(Analysis by Brian Dean)

Look at the input array lined up against itself sorted, and imagine that we draw a line between position i and i+1:

Input array A:  1   8   5  |  3   2
Sorted version: 1   2   3  |  5   8
i    i+1


Let $M_i$ be the number of elements that appear left of this line in $A$ but right of the line in sort($A$); equivalently, this is the same as the number of elements right of the line in $A$ but left of the line in sort($A$). In some sense, $M_i$ tells the amount of "flow" that needs to cross the line in either direction in order to sort $A$.
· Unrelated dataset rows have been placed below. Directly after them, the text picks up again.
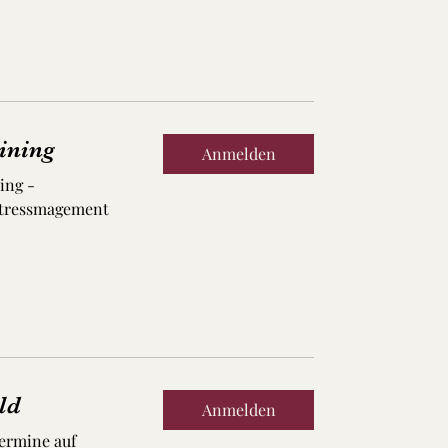
ining
Anmelden
ing -
Stressmagement
ld
Anmelden
ermine auf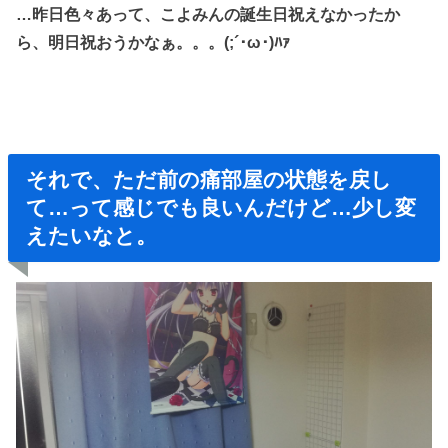
…昨日色々あって、こよみんの誕生日祝えなかったか
ら、
明日祝おうかなぁ。。。(;´･ω･)ﾊｧ
それで、ただ前の痛部屋の状態を戻し
て…って感じでも良いんだけど…少し変
えたいなと。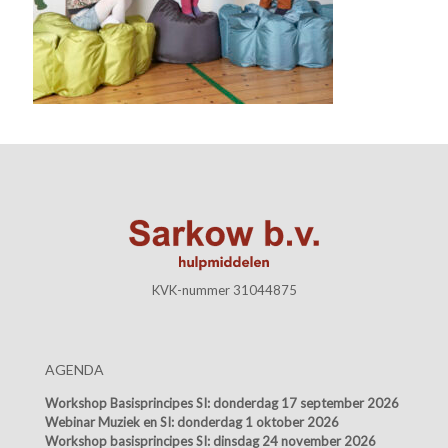
KVK-nummer 31044875
AGENDA
Workshop Basisprincipes SI:
donderdag 17 september 2026
Webinar Muziek en SI:
donderdag 1 oktober 2026
Workshop basisprincipes SI:
dinsdag 24 november 2026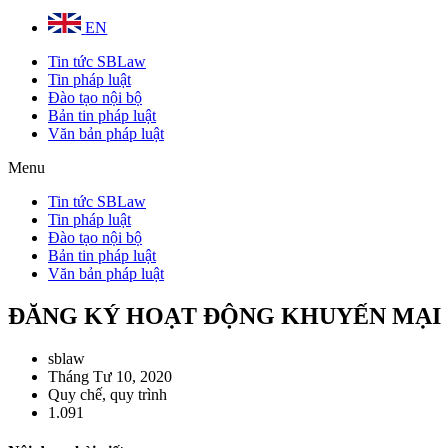
EN
Tin tức SBLaw
Tin pháp luật
Đào tạo nội bộ
Bản tin pháp luật
Văn bản pháp luật
Menu
Tin tức SBLaw
Tin pháp luật
Đào tạo nội bộ
Bản tin pháp luật
Văn bản pháp luật
ĐĂNG KÝ HOẠT ĐỘNG KHUYẾN MẠI
sblaw
Tháng Tư 10, 2020
Quy chế, quy trình
1.091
We claim that each $M_i$ is a lower bound on the answer, and that moreover the the maximum of the $M_i$'s is the answer (or 1 pass, as a special case, if all $M_i$'s are zero due to the array already being sorted). In short, this is because each iteration of the bi-directed bubble sort "corrects" one of the $M_i$ units of imbalance for the line between positions $i$ and $i+1$ by dragging one element that needs to go from left to right and then dragging one element that needs to go from right to left. After $M_i$ iterations, the elements up to position $i$ will therefore all be no more than the elements in positions $i+1$ onward. If we run a number of iterations equal to the maximum of the $M_i$'s, the array will be correctly "partitioned" this way at every single possible location, which implies it must be sorted (if it weren't sorted, there would be some location $i$ where $A[i] > A[i+1]$, contradicting the fact that the array is correctly partitioned between positions $i$ and $i+1$).
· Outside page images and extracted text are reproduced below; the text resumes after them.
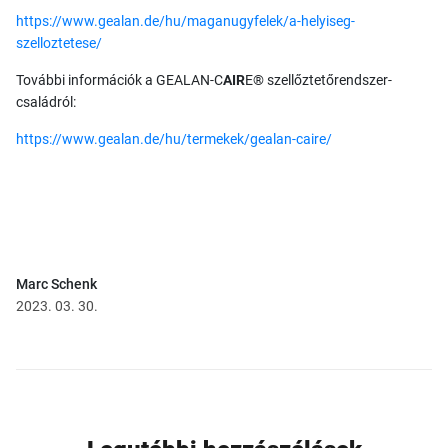
https://www.gealan.de/hu/maganugyfelek/a-helyiseg-
szelloztetese/
További információk a GEALAN-C
AIR
E® szellőztetőrendszer-
családról:
https://www.gealan.de/hu/termekek/gealan-caire/
Marc Schenk
2023. 03. 30.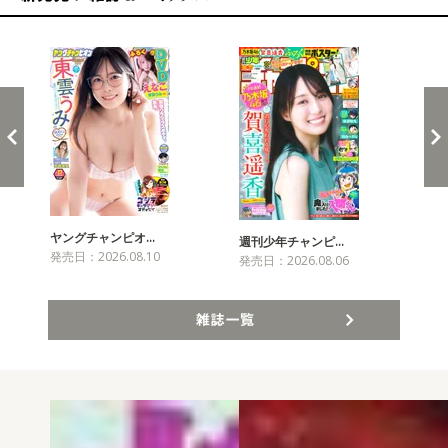
新発売！雑誌&コミックス
ヤングチャンピオ…
チャ
週刊少年チャンピ…
発売日：2026.08.10
発売
発売日：2026.08.06
雑誌一覧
We can compute all the $M_i$'s using a binary indexed tree. In my code below, we scan through sort($A$) and at each position $i$ we count the number of elements up to position $i$ in the original array that have not yet been seen -- this gives the value of $M_i$.

#include <iostream>
#include <algorithm>
using namespace std;

int N, B[100001];
pair<int,int> A[100001];

// Concise implementation of a binary indexed tree
void modify(int j) { for (; j<=N; j+=(j&-j)) B[j]++; }
int prefix_sum(int j) { int sum = 0; for (; j>0; j-=(j&-j)) sum += B[j]; return sum; }

int main(void)
{
cin >> N;
for (int i=1; i<=N; i++) {
int x;
cin >> x;
A[i] = make_pair(x, i);
}
sort (A+1, A+N+1);
for (int i=1; i<=N-1; i++) {
modify(A[i].second);